(Beginning of EXCERPTED DATA)

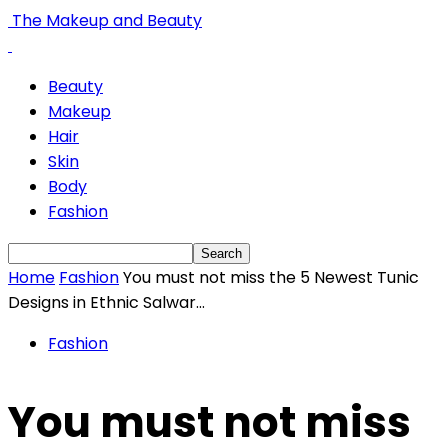
The Makeup and Beauty
Beauty
Makeup
Hair
Skin
Body
Fashion
Home
Fashion
You must not miss the 5 Newest Tunic
Designs in Ethnic Salwar...
Fashion
You must not miss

(End of EXCERPTED DATA)

◆ REQUIREMENT
Check each line of the records for the word "miss" and extract those that contain it.

◆ SOLUTION
You must not miss the 5 Newest Tunic
You must not miss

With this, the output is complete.